● **EXERCISE REQUIREMENTS**
Make an exact copy of all the entries below, with the pictures left out.

● **PROVIDED MATERIAL**
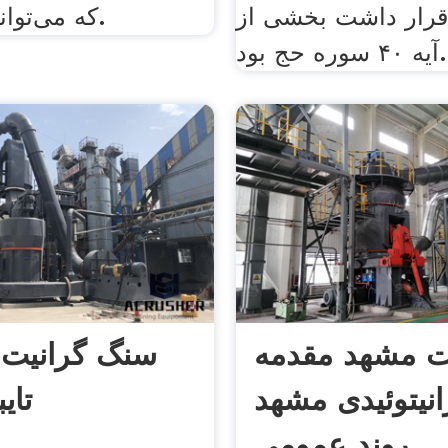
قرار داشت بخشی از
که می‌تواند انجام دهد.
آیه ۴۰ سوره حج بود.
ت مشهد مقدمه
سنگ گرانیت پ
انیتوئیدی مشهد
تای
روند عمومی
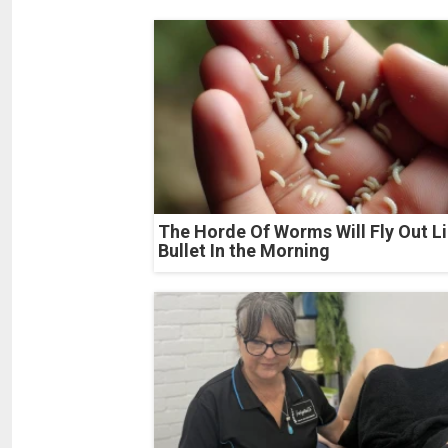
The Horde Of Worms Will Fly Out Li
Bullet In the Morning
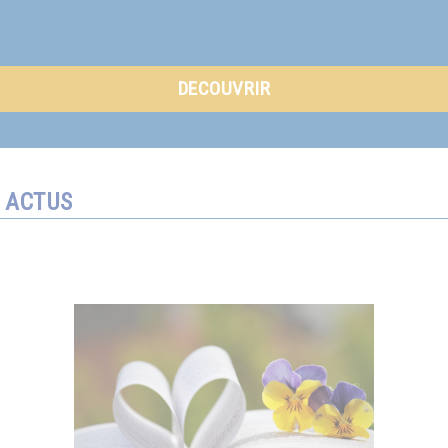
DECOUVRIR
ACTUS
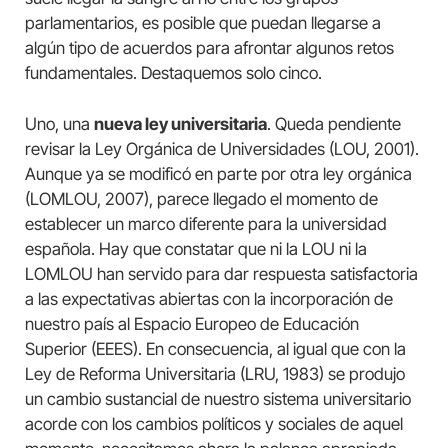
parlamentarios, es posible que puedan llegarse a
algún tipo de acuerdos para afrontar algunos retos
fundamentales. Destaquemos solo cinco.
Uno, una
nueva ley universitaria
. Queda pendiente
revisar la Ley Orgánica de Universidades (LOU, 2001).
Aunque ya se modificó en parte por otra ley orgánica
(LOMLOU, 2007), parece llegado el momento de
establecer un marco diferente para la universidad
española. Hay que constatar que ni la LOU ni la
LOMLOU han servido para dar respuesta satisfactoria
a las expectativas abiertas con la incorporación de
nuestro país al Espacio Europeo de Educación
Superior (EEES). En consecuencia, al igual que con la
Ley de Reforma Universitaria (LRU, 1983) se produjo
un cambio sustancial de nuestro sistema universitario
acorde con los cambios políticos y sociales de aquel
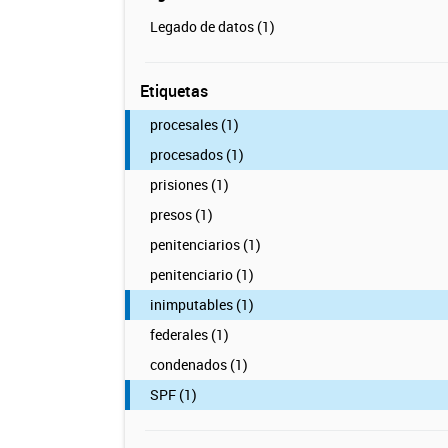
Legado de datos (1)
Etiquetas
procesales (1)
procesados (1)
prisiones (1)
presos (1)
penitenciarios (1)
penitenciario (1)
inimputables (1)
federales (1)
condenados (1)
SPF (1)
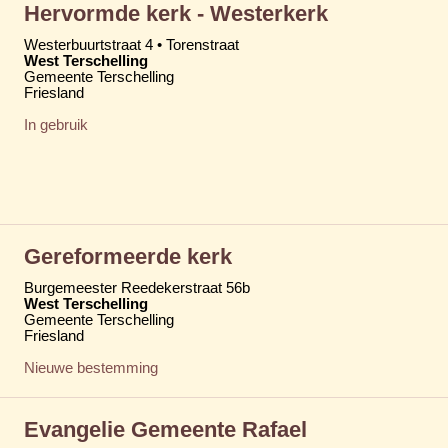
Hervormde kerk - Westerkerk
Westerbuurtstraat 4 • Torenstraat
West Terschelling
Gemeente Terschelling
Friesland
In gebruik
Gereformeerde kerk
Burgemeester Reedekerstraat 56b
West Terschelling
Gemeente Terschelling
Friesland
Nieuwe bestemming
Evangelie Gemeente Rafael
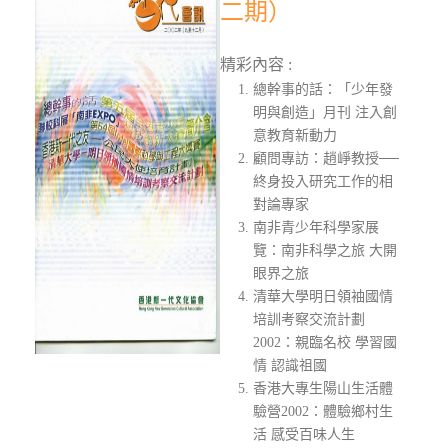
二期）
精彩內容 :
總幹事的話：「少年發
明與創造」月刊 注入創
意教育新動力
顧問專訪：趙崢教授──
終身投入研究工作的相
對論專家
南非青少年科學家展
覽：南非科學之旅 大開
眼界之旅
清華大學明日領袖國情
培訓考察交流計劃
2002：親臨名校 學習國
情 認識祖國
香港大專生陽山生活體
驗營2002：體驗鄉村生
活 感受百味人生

● **REPLY**
قرار داشت بخشی از
که می‌تواند انجام دهد.
آیه ۴۰ سوره حج بود.
ت مشهد مقدمه
سنگ گرانیت پ
انیتوئیدی مشهد
تای
روند عمومی
The Horde Of Worms Will Fly Out Li
Bullet In the Morning
DECOUVRIR
ACTUS
parlamentarios, es posible que puedan llegarse a
algún tipo de acuerdos para afrontar algunos retos
fundamentales. Destaquemos solo cinco.
Uno, una
nueva ley universitaria
. Queda pendiente
revisar la Ley Orgánica de Universidades (LOU, 2001).
Aunque ya se modificó en parte por otra ley orgánica
(LOMLOU, 2007), parece llegado el momento de
establecer un marco diferente para la universidad
española. Hay que constatar que ni la LOU ni la
LOMLOU han servido para dar respuesta satisfactoria
a las expectativas abiertas con la incorporación de
nuestro país al Espacio Europeo de Educación
Superior (EEES). En consecuencia, al igual que con la
Ley de Reforma Universitaria (LRU, 1983) se produjo
un cambio sustancial de nuestro sistema universitario
acorde con los cambios políticos y sociales de aquel
Legado de datos (1)
Etiquetas
procesales (1)
procesados (1)
prisiones (1)
presos (1)
penitenciarios (1)
penitenciario (1)
inimputables (1)
federales (1)
condenados (1)
SPF (1)
Hervormde kerk - Westerkerk
Westerbuurtstraat 4 • Torenstraat
West Terschelling
Gemeente Terschelling
Friesland
In gebruik
Gereformeerde kerk
Burgemeester Reedekerstraat 56b
West Terschelling
Gemeente Terschelling
Friesland
Nieuwe bestemming
Evangelie Gemeente Rafael
二期）
精彩內容 :
總幹事的話：「少年發
明與創造」月刊 注入創
意教育新動力
顧問專訪：趙崢教授──
終身投入研究工作的相
對論專家
南非青少年科學家展
覽：南非科學之旅 大開
眼界之旅
清華大學明日領袖國情
培訓考察交流計劃
2002：親臨名校 學習國
情 認識祖國
香港大專生陽山生活體
驗營2002：體驗鄉村生
活 感受百味人生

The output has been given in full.